┏━━

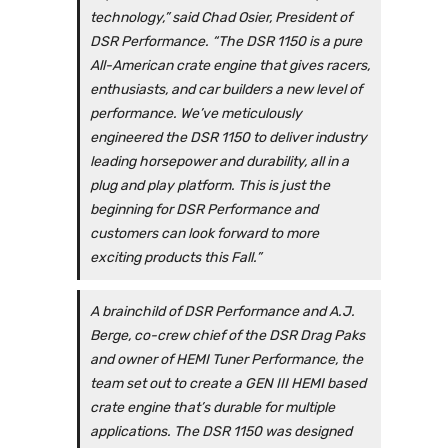
technology,” said Chad Osier, President of
DSR Performance. “The DSR 1150 is a pure
All-American crate engine that gives racers,
enthusiasts, and car builders a new level of
performance. We’ve meticulously
engineered the DSR 1150 to deliver industry
leading horsepower and durability, all in a
plug and play platform. This is just the
beginning for DSR Performance and
customers can look forward to more
exciting products this Fall.”
A brainchild of DSR Performance and A.J.
Berge, co-crew chief of the DSR Drag Paks
and owner of HEMI Tuner Performance, the
team set out to create a GEN III HEMI based
crate engine that’s durable for multiple
applications. The DSR 1150 was designed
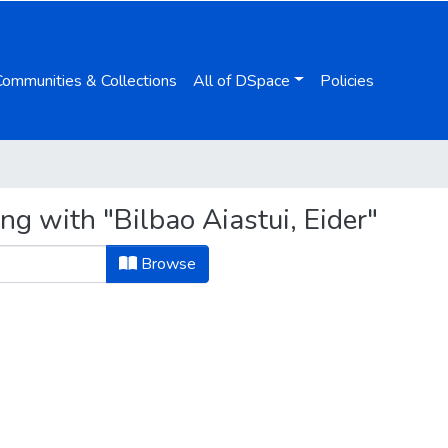
Communities & Collections
All of DSpace
Policies
ng with "Bilbao Aiastui, Eider"
Browse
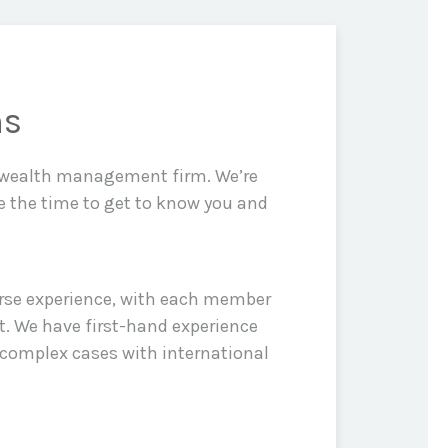
ns
d wealth management firm. We’re
e the time to get to know you and
erse experience, with each member
t. We have first-hand experience
 complex cases with international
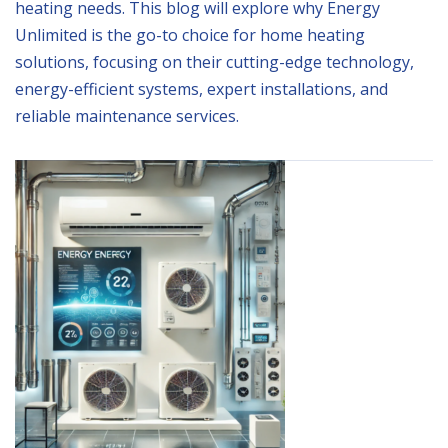
heating needs. This blog will explore why Energy
Unlimited is the go-to choice for home heating
solutions, focusing on their cutting-edge technology,
energy-efficient systems, expert installations, and
reliable maintenance services.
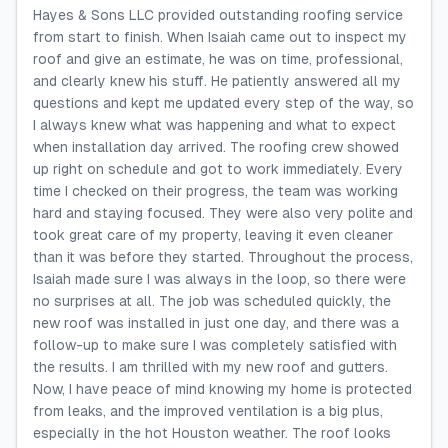
Hayes & Sons LLC provided outstanding roofing service
from start to finish. When Isaiah came out to inspect my
roof and give an estimate, he was on time, professional,
and clearly knew his stuff. He patiently answered all my
questions and kept me updated every step of the way, so
I always knew what was happening and what to expect
when installation day arrived. The roofing crew showed
up right on schedule and got to work immediately. Every
time I checked on their progress, the team was working
hard and staying focused. They were also very polite and
took great care of my property, leaving it even cleaner
than it was before they started. Throughout the process,
Isaiah made sure I was always in the loop, so there were
no surprises at all. The job was scheduled quickly, the
new roof was installed in just one day, and there was a
follow-up to make sure I was completely satisfied with
the results. I am thrilled with my new roof and gutters.
Now, I have peace of mind knowing my home is protected
from leaks, and the improved ventilation is a big plus,
especially in the hot Houston weather. The roof looks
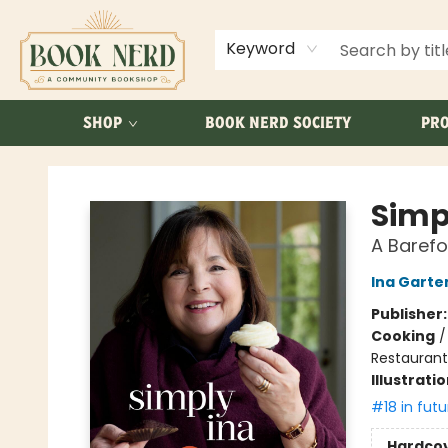
ABOUT US
FAQ
Keyword
SHOP
BOOK NERD SOCIETY
PRO
Book Nerd
Simp
A Baref
Ina Garte
Publisher
Cooking
Restaurant
Illustrati
#18 in futu
Hardco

┗━━

Word for word, restate the lines from the first line of the material through the line containing "exciting products this", with the pictures left out.

▸ **Solution to this task**
technology,” said Chad Osier, President of
DSR Performance. “The DSR 1150 is a pure
All-American crate engine that gives racers,
enthusiasts, and car builders a new level of
performance. We’ve meticulously
engineered the DSR 1150 to deliver industry
leading horsepower and durability, all in a
plug and play platform. This is just the
beginning for DSR Performance and
customers can look forward to more
exciting products this Fall.”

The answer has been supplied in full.